>>>>>

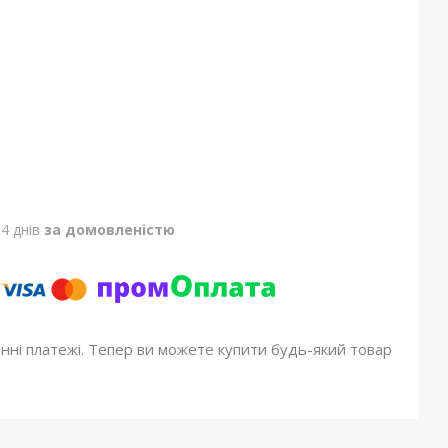
4 днів
за домовленістю
онні платежі. Тепер ви можете купити будь-який товар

<<<<<

Transcribe the line that contains "за домовленістю" exactly, then each line after it through the end of the material. Nothing else belongs in the output.

◆ Result below:
за домовленістю
онні платежі. Тепер ви можете купити будь-який товар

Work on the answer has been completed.